**What this task involves**
Copy out again, unchanged, the listing below from the line that has "Regeneron Pharmaceuticals (Ondo" through the line that has "1 ITAon equals $250.21".
---------- The input ----------
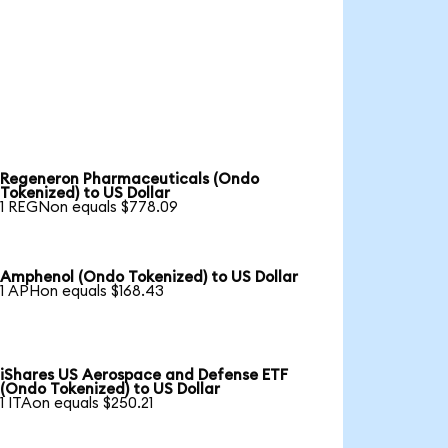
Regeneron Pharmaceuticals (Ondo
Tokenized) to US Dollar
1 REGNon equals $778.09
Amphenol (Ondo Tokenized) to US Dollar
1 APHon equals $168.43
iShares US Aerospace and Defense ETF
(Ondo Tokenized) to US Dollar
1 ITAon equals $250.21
----------
---------- The input ----------
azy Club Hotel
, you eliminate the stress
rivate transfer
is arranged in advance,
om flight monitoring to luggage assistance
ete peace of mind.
----------
**Result of this exercise**
Regeneron Pharmaceuticals (Ondo
Tokenized) to US Dollar
1 REGNon equals $778.09
Amphenol (Ondo Tokenized) to US Dollar
1 APHon equals $168.43
iShares US Aerospace and Defense ETF
(Ondo Tokenized) to US Dollar
1 ITAon equals $250.21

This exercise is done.